Planned Evaluation
Ideas like RPG, lease validation, and guarded execution feel intuitively right. The point of this page is to turn that intuition into concrete measurements.
Because “this seems right” is not enough.
We need to know whether these ideas actually help in practice:
- Do they reduce unsafe actions?
- Do they reduce unnecessary re-observation?
- Do they reduce expensive retries and recovery loops?
Three first questions.
Q1. Safety
Can RPG + lease + guard reduce unsafe actions compared with snapshot-and-act?
Q2. Observation efficiency
Can it reduce repeated screenshots and other high-cost observation steps?
Q3. Recovery quality
When the world changes, can it fail safely instead of failing silently?

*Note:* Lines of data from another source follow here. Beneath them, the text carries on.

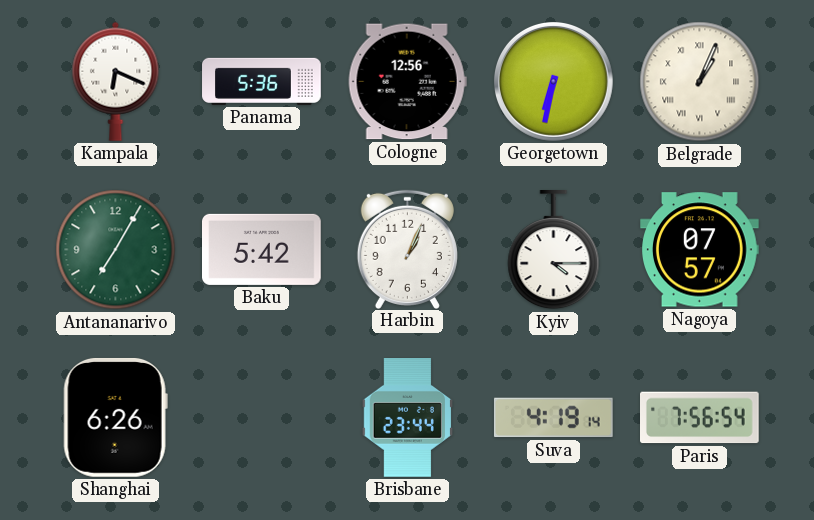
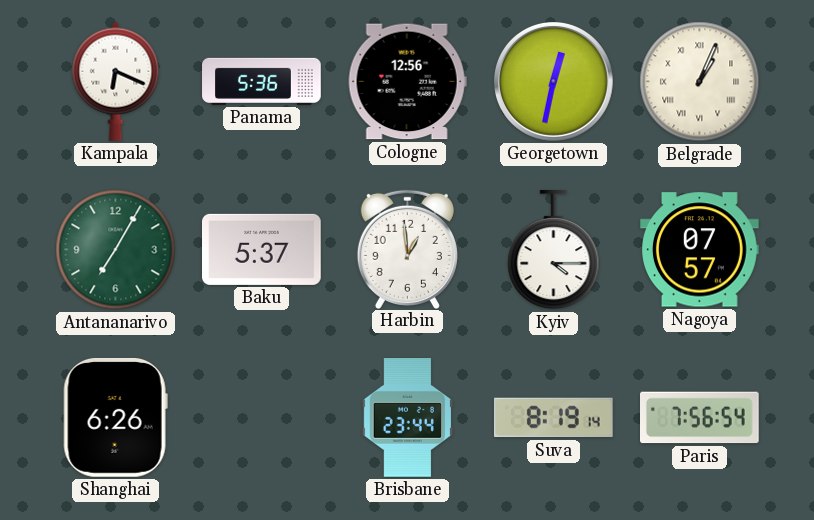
Georgetown: 6:32 -> 12:32
Baku: 5:42 -> 5:37
Harbin: 1:04 -> 12:59
Suva: 4:19 -> 8:19
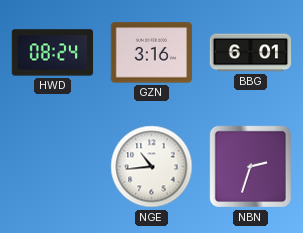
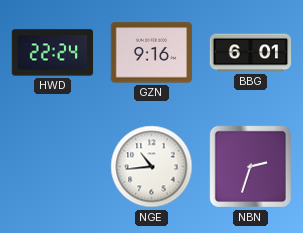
HWD: 08:24 -> 22:24
GZN: 3:16 -> 9:16
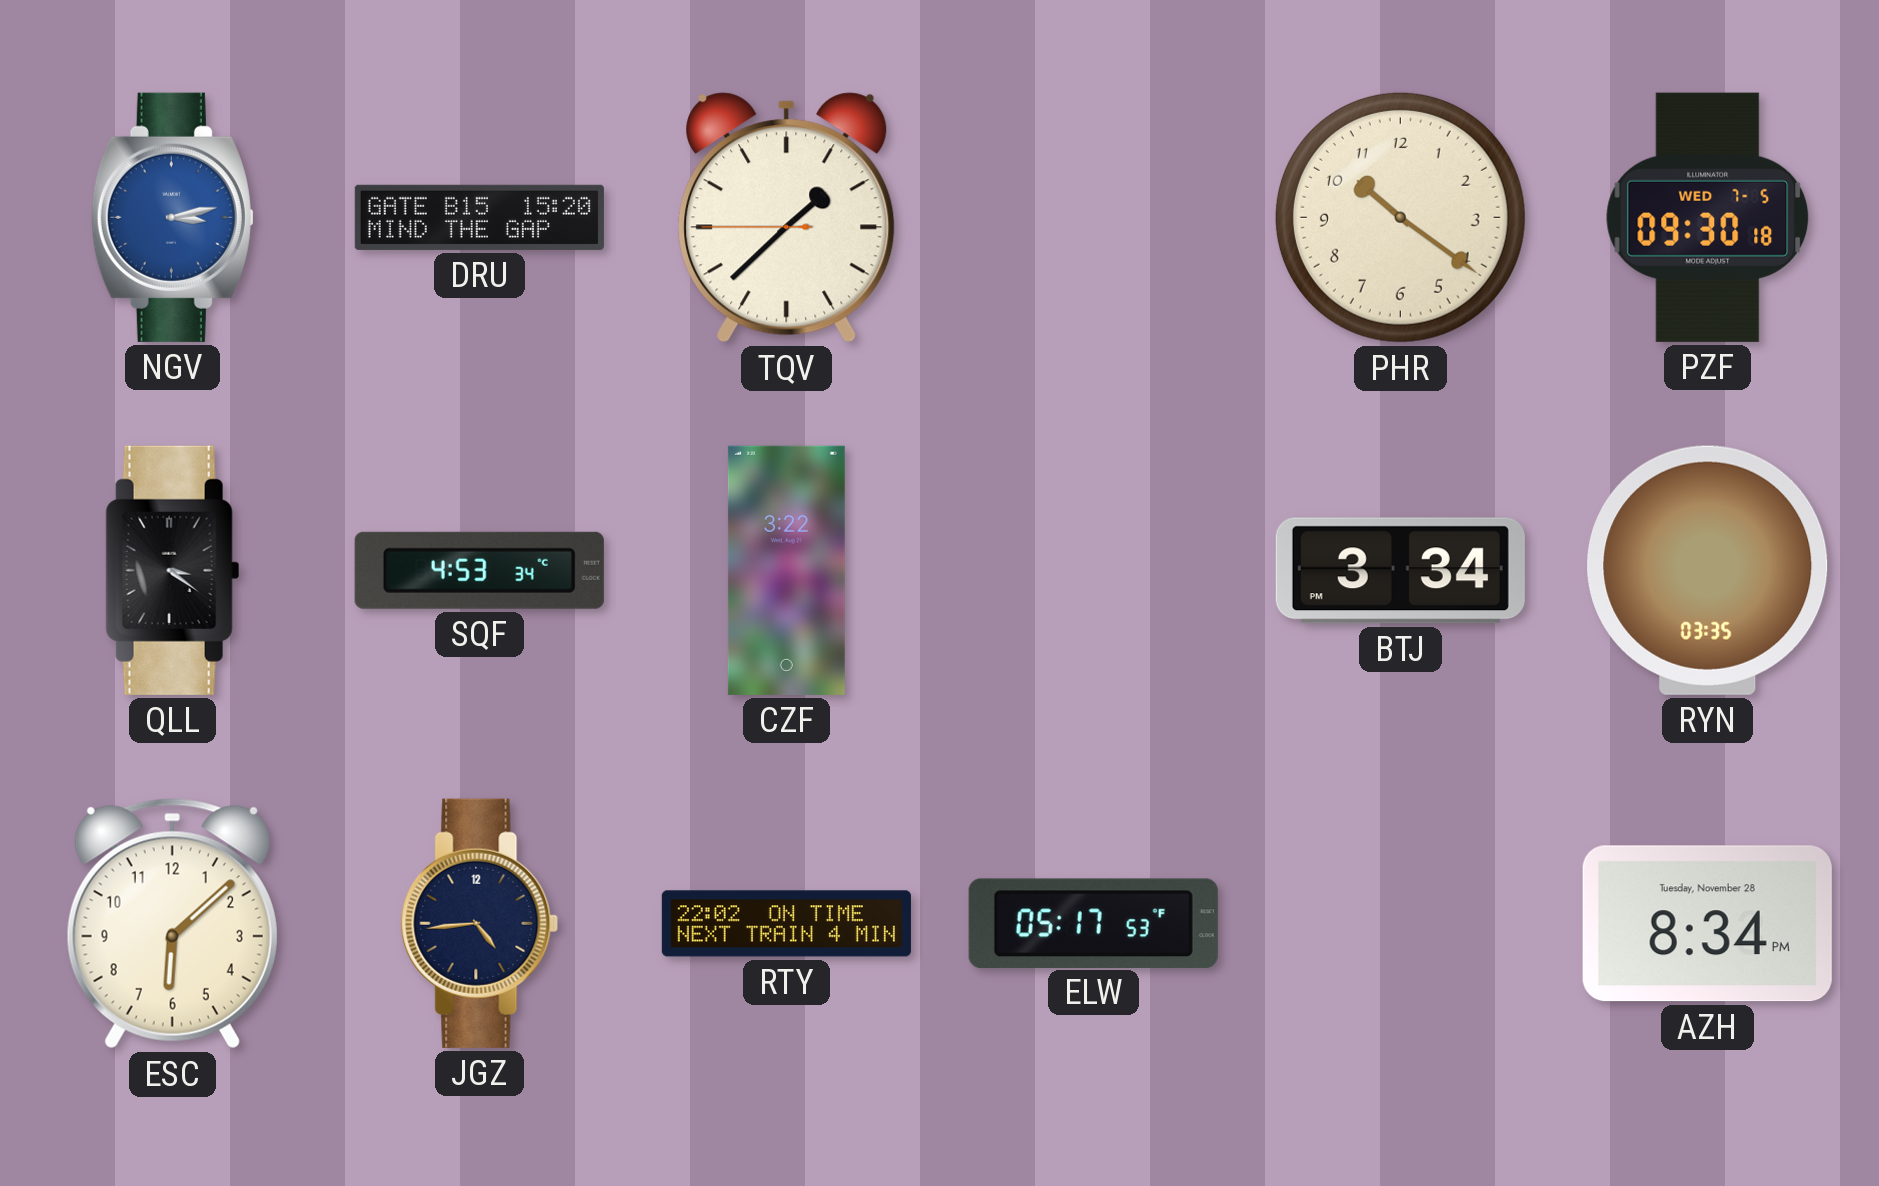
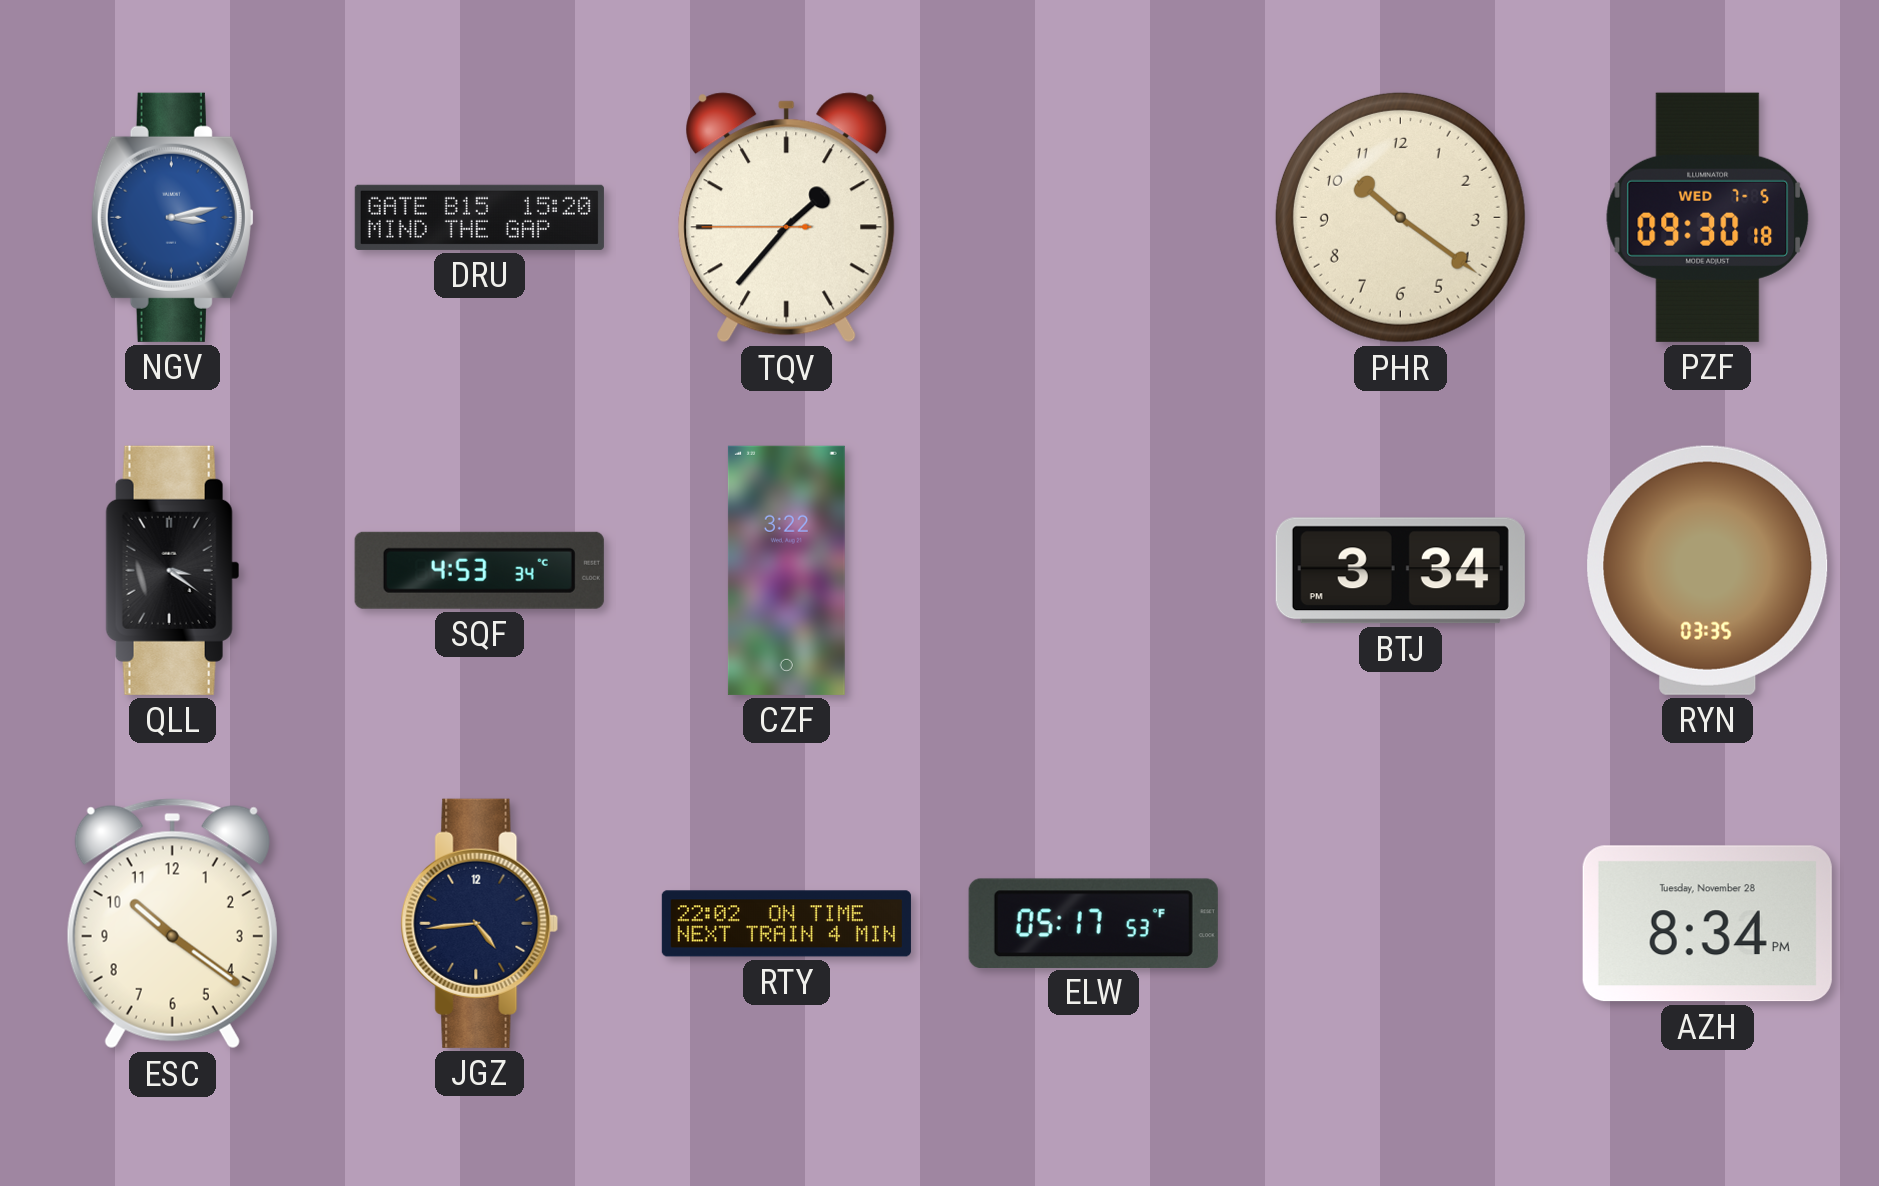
TQV: 1:37 -> 1:36
ESC: 6:08 -> 10:21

The first planned perturbations.
focus-theft
The active target changes while the agent is still relying on the old one.
modal-insertion
A new dialog blocks the expected action path.
window-drift
The window or target moves after observation.
entity-replacement
The target is re-rendered or replaced under the same rough visual identity.
delayed-action
The action happens late enough that earlier assumptions are no longer safe.
The first metric set is intentionally small.
| Metric | Meaning |
|---|---|
unsafe_action_rate | How often an action lands on the wrong target |
reobserve_count | How often the agent has to observe again |
token_heavy_observations | How often expensive observation is used |
task_success_rate | How often the task eventually completes |
recovery_steps | How many steps are needed after a problem is detected |
What is being compared?
Baseline
- observe
- think
- act
- optionally confirm
This is the simple loop that implicitly trusts the old snapshot.
Proposed
- provisional state
- dirty / stale tracking
- lease validation
- guarded execution
- demand-driven refresh
This is the uncertainty-aware loop.
Machine-readable first, human-readable second.
The plan is to store evaluation results in a machine-readable format first:
- raw JSON
- summary CSV
- short Markdown report
The public page should show only compact tables and short explanations, while the raw artifacts remain available for inspection.